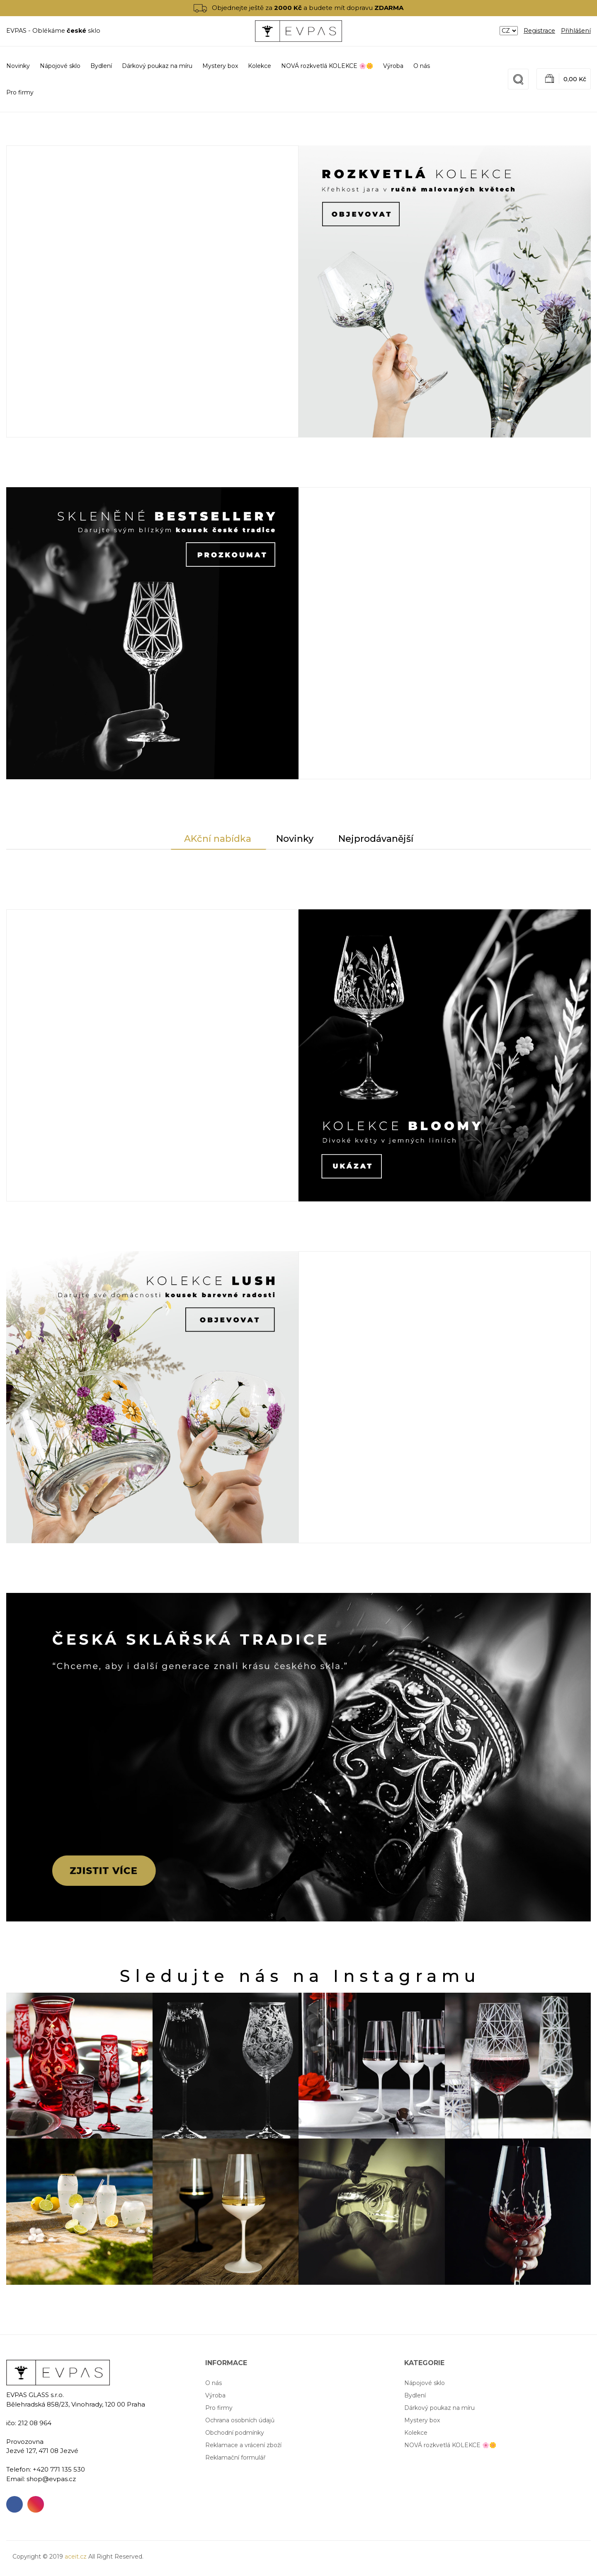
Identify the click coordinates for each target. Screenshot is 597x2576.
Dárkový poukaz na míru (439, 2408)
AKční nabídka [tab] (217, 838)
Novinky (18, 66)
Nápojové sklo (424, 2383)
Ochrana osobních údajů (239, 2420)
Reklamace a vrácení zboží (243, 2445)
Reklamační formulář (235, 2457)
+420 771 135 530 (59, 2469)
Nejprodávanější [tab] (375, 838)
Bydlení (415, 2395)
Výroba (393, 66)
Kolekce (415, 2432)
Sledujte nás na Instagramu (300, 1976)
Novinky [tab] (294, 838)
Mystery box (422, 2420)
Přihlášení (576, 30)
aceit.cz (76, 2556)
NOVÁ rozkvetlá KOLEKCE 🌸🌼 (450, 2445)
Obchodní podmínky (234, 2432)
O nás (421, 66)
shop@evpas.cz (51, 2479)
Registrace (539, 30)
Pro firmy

**Exercise description**
Treating the line with "Přihlášení (576, 30)" as the last line to include, retype the records exactly from their first line, excluding pictures.

**Task solution**
Identify the click coordinates for each target. Screenshot is 597x2576.
Dárkový poukaz na míru (439, 2408)
AKční nabídka [tab] (217, 838)
Novinky (18, 66)
Nápojové sklo (424, 2383)
Ochrana osobních údajů (239, 2420)
Reklamace a vrácení zboží (243, 2445)
Reklamační formulář (235, 2457)
+420 771 135 530 (59, 2469)
Nejprodávanější [tab] (375, 838)
Bydlení (415, 2395)
Výroba (393, 66)
Kolekce (415, 2432)
Sledujte nás na Instagramu (300, 1976)
Novinky [tab] (294, 838)
Mystery box (422, 2420)
Přihlášení (576, 30)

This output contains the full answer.